A copy of the interim orders is attached.
Director, Takeovers Panel
Level 10, 63 Exhibition Street
Melbourne VIC 3000
Ph: +61 3 9655 3597
1 BACKGROUND: An interim order is designed to maintain the status quo until the Panel can consider the application in detail. It may be made by the President or a sitting Panel. Often a sitting Panel has not been appointed at the stage of considering the making of an interim order. An interim order does not indicate that the Panel has decided to conduct proceedings or necessarily indicate the merits of an application for a declaration of unacceptable circumstances.
Ludowici Limited 01R
The Weir Group PLC made a review application to the Panel dated 29 February 2012 in relation to the affairs of Ludowici Limited (Ludowici).

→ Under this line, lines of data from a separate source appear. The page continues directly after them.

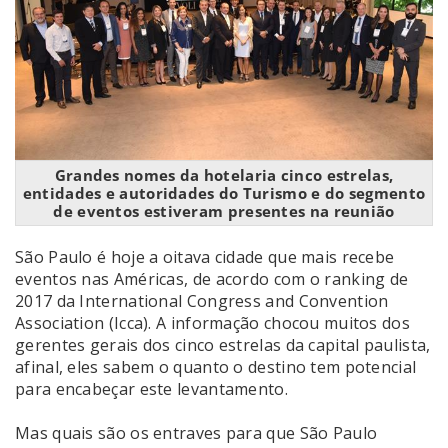
Grandes nomes da hotelaria cinco estrelas,
entidades e autoridades do Turismo e do segmento
de eventos estiveram presentes na reunião
São Paulo é hoje a oitava cidade que mais recebe
eventos nas Américas, de acordo com o ranking de
2017 da International Congress and Convention
Association (Icca). A informação chocou muitos dos
gerentes gerais dos cinco estrelas da capital paulista,
afinal, eles sabem o quanto o destino tem potencial
para encabeçar este levantamento.
Mas quais são os entraves para que São Paulo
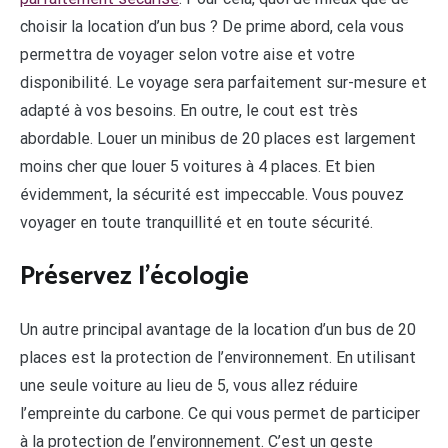
choisir la location d’un bus ? De prime abord, cela vous
permettra de voyager selon votre aise et votre
disponibilité. Le voyage sera parfaitement sur-mesure et
adapté à vos besoins. En outre, le cout est très
abordable. Louer un minibus de 20 places est largement
moins cher que louer 5 voitures à 4 places. Et bien
évidemment, la sécurité est impeccable. Vous pouvez
voyager en toute tranquillité et en toute sécurité.
Préservez l’écologie
Un autre principal avantage de la location d’un bus de 20
places est la protection de l’environnement. En utilisant
une seule voiture au lieu de 5, vous allez réduire
l’empreinte du carbone. Ce qui vous permet de participer
à la protection de l’environnement. C’est un geste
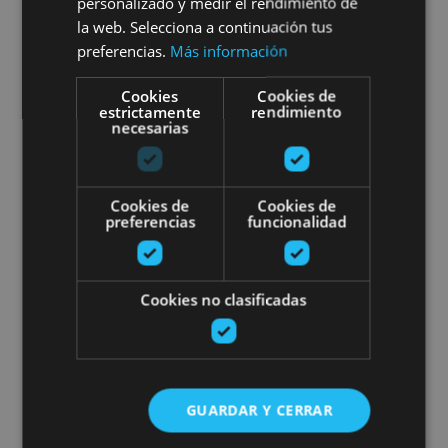
personalizado y medir el rendimiento de
01 ENE - 31 DIC
la web. Selecciona a continuación tus
Visit the Ultzama Farm-school
preferencias.
Más información
Cookies
Cookies de
estrictamente
rendimiento
necesarias
Lizaso, Valle de Ultzama, Bosque de Orgi
Cookies de
Cookies de
Tour in Pamplona
preferencias
funcionalidad
Cookies no clasificadas
01 ENE - 31 DIC
Tour in Pamplona
GUARDAR Y CERRAR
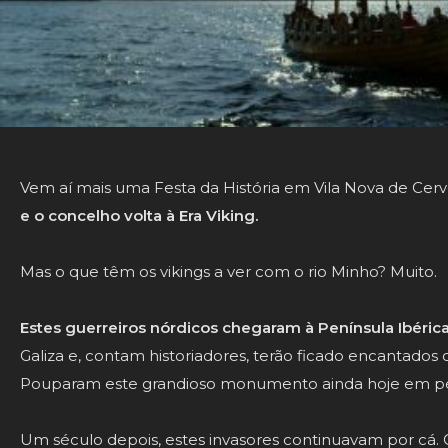
Vem aí mais uma Festa da História em Vila Nova de Cerv
e o concelho volta à Era Viking.
Mas o que têm os vikings a ver com o rio Minho? Muito.
Estes guerreiros nórdicos chegaram à Península Ibéric
Galiza e, contam historiadores, terão ficado encantados 
Pouparam este grandioso monumento ainda hoje em pé,
Um século depois, estes invasores continuavam por cá.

The Acting President ORDERS:
- FLSmidth & Co A/S not announce, make, propose or participate in a takeover bid, scheme of arrangement or other transaction which may result in FLS acquiring control of Ludowici, under which Ludowici shareholders are given the opportunity of receiving more than A$11.00 per Ludowici share.
- The Weir Group PLC not announce, make, propose or participate in a takeover bid, scheme of arrangement or other transaction which may result in The Weir Group PLC acquiring control of Ludowici, under which Ludowici shareholders are given the opportunity of receiving more than A$10.00 per Ludowici share.
- FLSmidth & Co A/S not acquire, or take any steps to acquire, any interest in any Ludowici shares or derivatives relating to Ludowici shares.
- The Weir Group PLC not acquire, or take any steps to acquire, any interest in any Ludowici shares or derivatives relating to Ludowici shares.
- These interim orders have effect until the earliest of:
- further order of the Panel
- the determination of the proceedings and
- 2 months from the date of these interim orders.